# [Work to be completed]
Find the lines below in which the string "that" occurs. Copy each one.

# [Collected data]
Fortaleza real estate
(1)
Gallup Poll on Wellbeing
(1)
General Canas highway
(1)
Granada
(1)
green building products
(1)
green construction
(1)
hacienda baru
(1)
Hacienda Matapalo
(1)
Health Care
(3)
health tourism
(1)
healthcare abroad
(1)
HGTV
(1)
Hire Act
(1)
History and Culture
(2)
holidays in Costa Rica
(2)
...
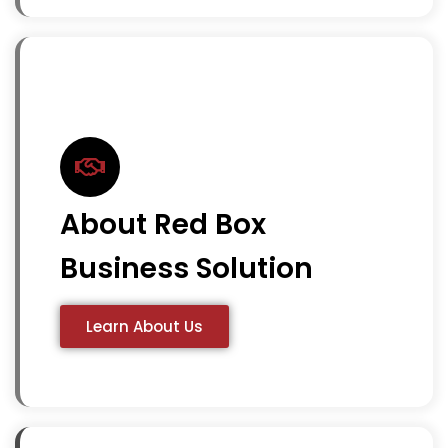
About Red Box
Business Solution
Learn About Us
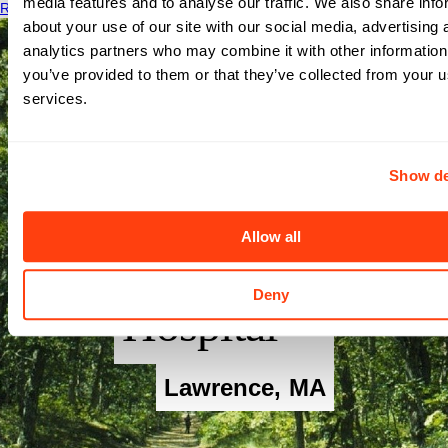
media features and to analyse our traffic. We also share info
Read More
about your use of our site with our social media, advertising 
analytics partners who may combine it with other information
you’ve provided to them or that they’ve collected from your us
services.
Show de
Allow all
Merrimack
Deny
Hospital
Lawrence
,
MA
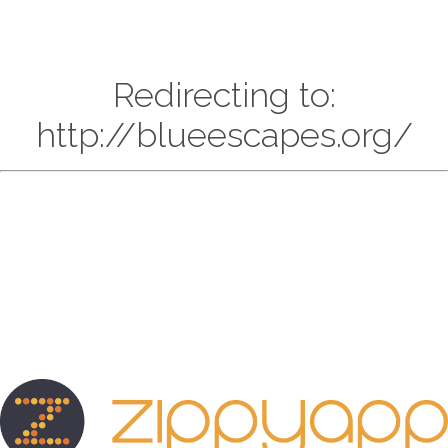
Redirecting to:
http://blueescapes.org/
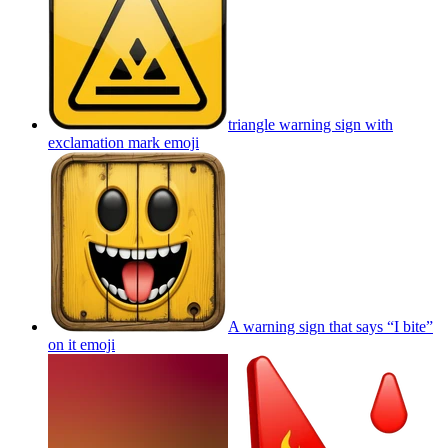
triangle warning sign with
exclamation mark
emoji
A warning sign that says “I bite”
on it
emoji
--
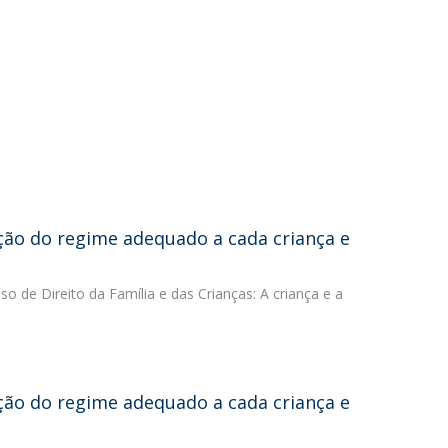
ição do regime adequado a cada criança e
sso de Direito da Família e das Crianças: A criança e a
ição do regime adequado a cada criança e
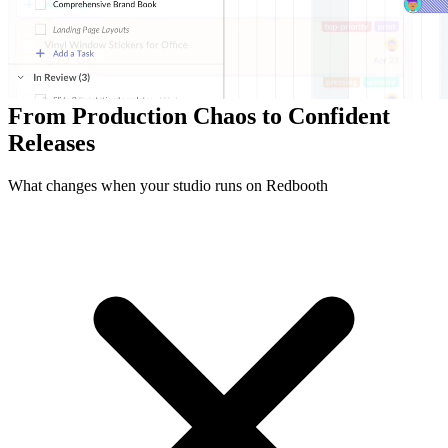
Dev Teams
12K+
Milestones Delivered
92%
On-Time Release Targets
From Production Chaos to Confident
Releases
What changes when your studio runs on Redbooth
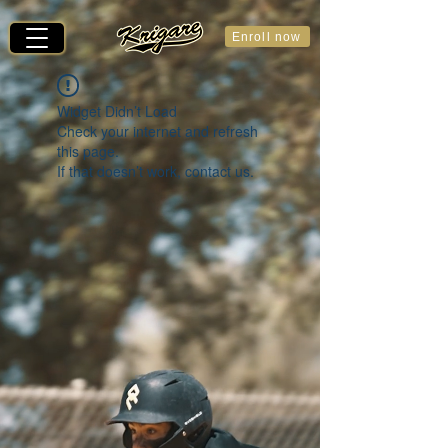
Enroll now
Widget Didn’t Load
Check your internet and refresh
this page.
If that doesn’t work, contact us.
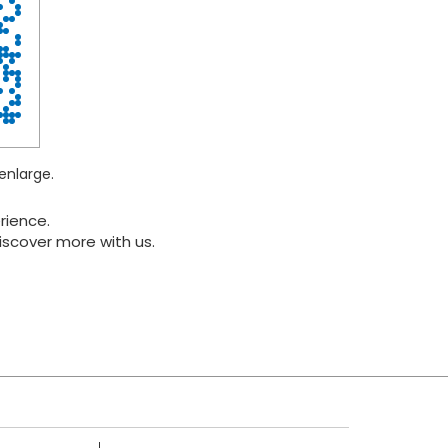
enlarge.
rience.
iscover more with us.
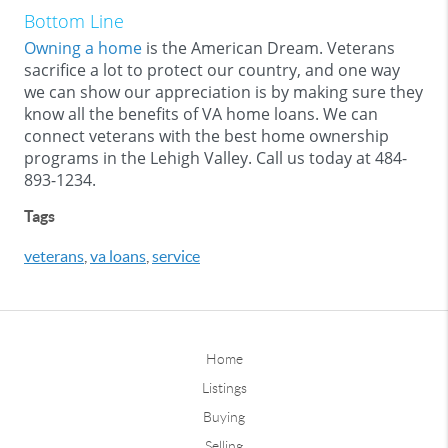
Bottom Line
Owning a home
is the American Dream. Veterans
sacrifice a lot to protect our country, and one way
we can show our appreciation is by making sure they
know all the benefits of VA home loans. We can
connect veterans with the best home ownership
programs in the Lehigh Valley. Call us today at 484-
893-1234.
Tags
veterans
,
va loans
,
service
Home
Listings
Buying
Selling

# [Response to this task]
you’ve provided to them or that they’ve collected from your us
A warning sign that says “I bite”
If that doesn’t work, contact us.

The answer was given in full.